In an interview with the Financial Times, Van der Straeten highlighted the need for the EU to wean itself off fossil fuels in order to have more control over its energy sources. She expressed her dissatisfaction with the fact that only 2.8% of the Russian gas imports were being used by Belgian consumers, while the rest was being transported to other countries. According to data provided by the Global Witness NGO, Belgium is currently the third-largest importer of Russian gas globally, accounting for 17% of Russia’s exports, behind China and Spain.
The NGO’s report also revealed that the EU is set to import record volumes of Russian LNG this year, despite the bloc’s aim to reduce its reliance on Russia’s fossil fuels industry. Global Witness found that the EU accounted for over half (52%) of all LNG exported by Russia this year. The situation raises concerns about the EU’s commitment to decoupling from Russian gas and transitioning to cleaner energy sources.
Austria’s Chancellor, Karl Nehammer, also acknowledged the challenge of replacing Russian LNG, stating that while it is not cheaper than any other gas, the pipeline system in Europe makes it difficult to find alternatives. Austria, which relies on Russian gas, has opted to continue buying fuel from Moscow to ensure energy supply during the upcoming winter season. Nehammer emphasized the need for a gradual transition and noted that complete independence from Russian gas might not be feasible in the short term.
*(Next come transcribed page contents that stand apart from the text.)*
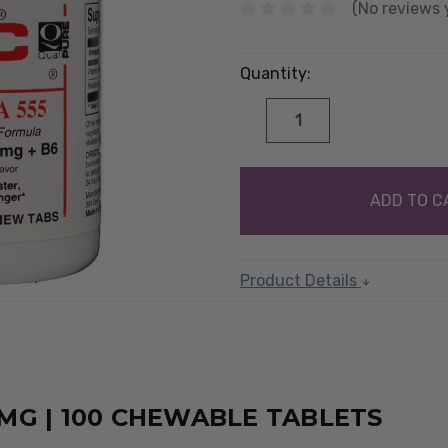
(No reviews 
Quantity:
DECREASE
INCREASE
QUANTITY:
QUANTITY:
items
in
stock
Product Details
G | 100 CHEWABLE TABLETS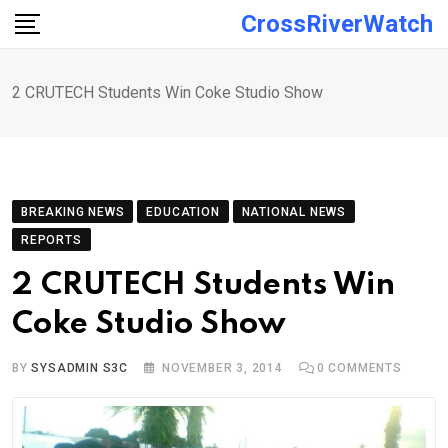
Skip
CrossRiverWatch
to
content
2 CRUTECH Students Win Coke Studio Show
BREAKING NEWS
EDUCATION
NATIONAL NEWS
REPORTS
2 CRUTECH Students Win
Coke Studio Show
BY
SYSADMIN S3C
NOVEMBER 3, 2014
0
COMMENTS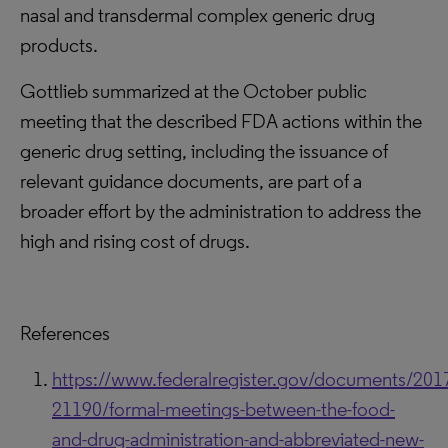
nasal and transdermal complex generic drug
products.
Gottlieb summarized at the October public
meeting that the described FDA actions within the
generic drug setting, including the issuance of
relevant guidance documents, are part of a
broader effort by the administration to address the
high and rising cost of drugs.
References
https://www.federalregister.gov/documents/201
21190/formal-meetings-between-the-food-
and-drug-administration-and-abbreviated-new-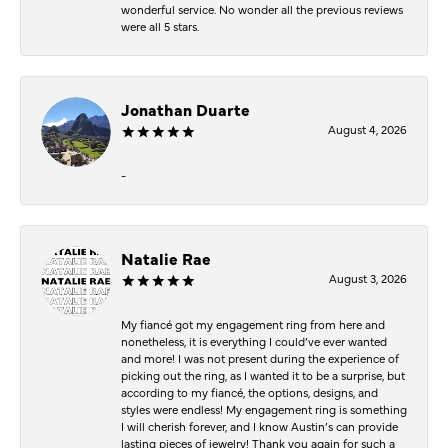
wonderful service. No wonder all the previous reviews
were all 5 stars.
Jonathan Duarte
August 4, 2026
-
Natalie Rae
August 3, 2026
My fiancé got my engagement ring from here and
nonetheless, it is everything I could’ve ever wanted
and more! I was not present during the experience of
picking out the ring, as I wanted it to be a surprise, but
according to my fiancé, the options, designs, and
styles were endless! My engagement ring is something
I will cherish forever, and I know Austin’s can provide
lasting pieces of jewelry! Thank you again for such a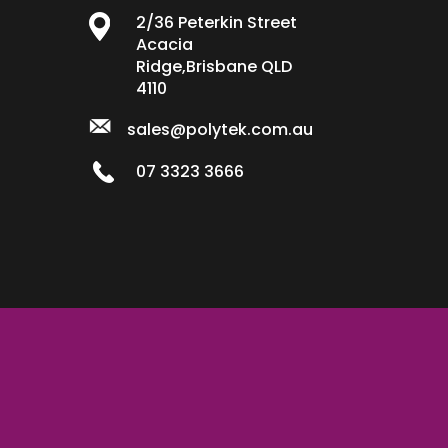
2/36 Peterkin Street
Acacia
Ridge,Brisbane QLD
4110
sales@polytek.com.au
07 3323 3666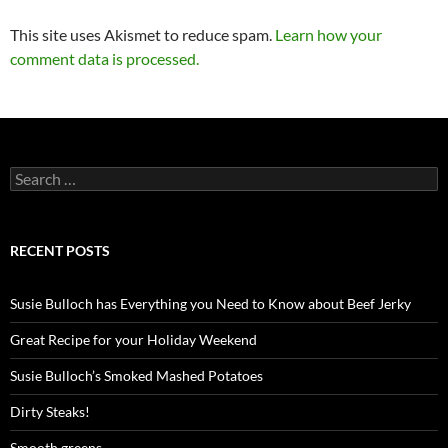
This site uses Akismet to reduce spam.
Learn how your
comment data is processed.
Search
for:
RECENT POSTS
Susie Bulloch has Everything you Need to Know about Beef Jerky
Great Recipe for your Holiday Weekend
Susie Bulloch’s Smoked Mashed Potatoes
Dirty Steaks!
Smooth greens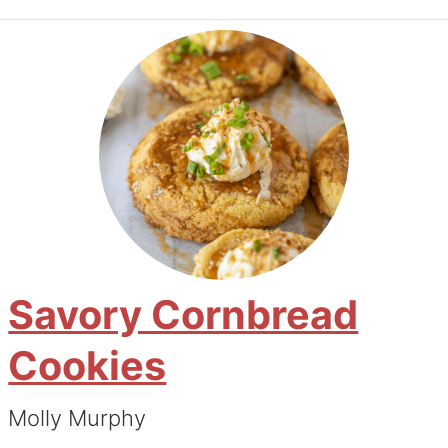
Savory Cornbread
Cookies
Molly Murphy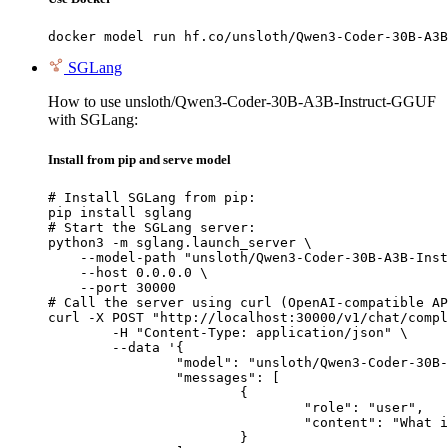
docker model run hf.co/unsloth/Qwen3-Coder-30B-A3B
SGLang
How to use unsloth/Qwen3-Coder-30B-A3B-Instruct-GGUF
with SGLang:
Install from pip and serve model
# Install SGLang from pip:

pip install sglang

# Start the SGLang server:

python3 -m sglang.launch_server \

    --model-path "unsloth/Qwen3-Coder-30B-A3B-Inst
    --host 0.0.0.0 \

    --port 30000

# Call the server using curl (OpenAI-compatible AP
curl -X POST "http://localhost:30000/v1/chat/compl
	-H "Content-Type: application/json" \

	--data '{

		"model": "unsloth/Qwen3-Coder-30B-A3B-Instruct-GGUF",

		"messages": [

			{

				"role": "user",

				"content": "What is the capital of France?"

			}
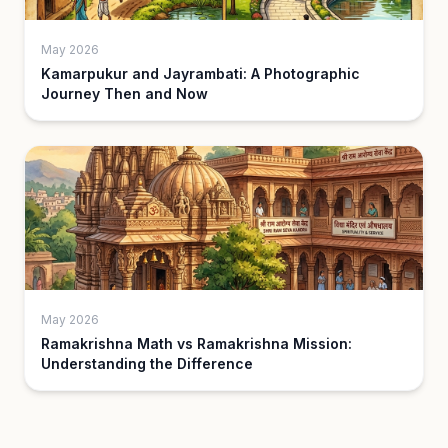
May 2026
Kamarpukur and Jayrambati: A Photographic
Journey Then and Now
May 2026
Ramakrishna Math vs Ramakrishna Mission:
Understanding the Difference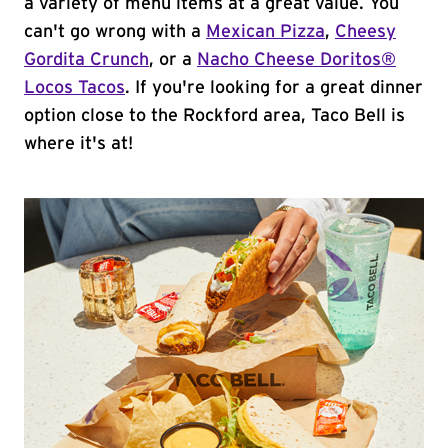
a variety of menu items at a great value. You
can't go wrong with a
Mexican Pizza
,
Cheesy
Gordita Crunch
, or a
Nacho Cheese Doritos®
Locos Tacos
. If you're looking for a great dinner
option close to the Rockford area, Taco Bell is
where it's at!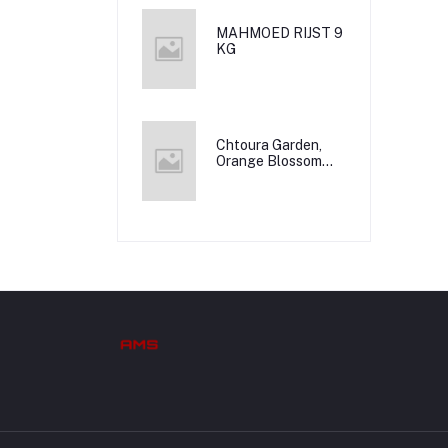
MAHMOED RIJST 9
KG
Chtoura Garden,
Orange Blossom
Water, 12x500m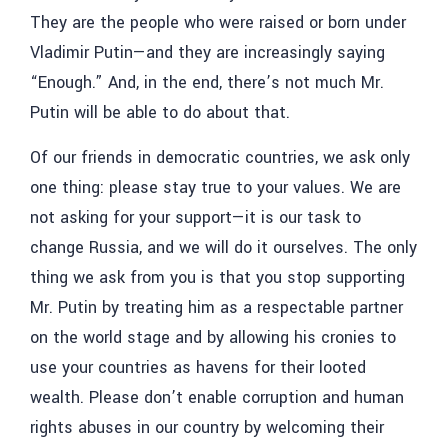
They are the people who were raised or born under
Vladimir Putin—and they are increasingly saying
“Enough.” And, in the end, there’s not much Mr.
Putin will be able to do about that.
Of our friends in democratic countries, we ask only
one thing: please stay true to your values. We are
not asking for your support—it is our task to
change Russia, and we will do it ourselves. The only
thing we ask from you is that you stop supporting
Mr. Putin by treating him as a respectable partner
on the world stage and by allowing his cronies to
use your countries as havens for their looted
wealth. Please don’t enable corruption and human
rights abuses in our country by welcoming their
In contrast, Germany, which previously relied on Russia for nearly 40% of its gas, has decided to limit its import of Russian gas significantly. However, this decision has led to significant gas price surges and concerns about the heating season. German manufacturers have reported a loss of international competitiveness and are considering moving their businesses abroad.
The issue of Europe’s reliance on Russian gas raises questions about the region’s energy security and its ability to transition to sustainable energy sources. While Belgium and other EU countries express a desire to reduce their dependence on Russian gas, the challenges of finding suitable alternatives and ensuring a stable energy supply remain. The EU must work collectively to develop strategies that will facilitate a smooth transition away from fossil fuels while ensuring a reliable and affordable energy supply for its members.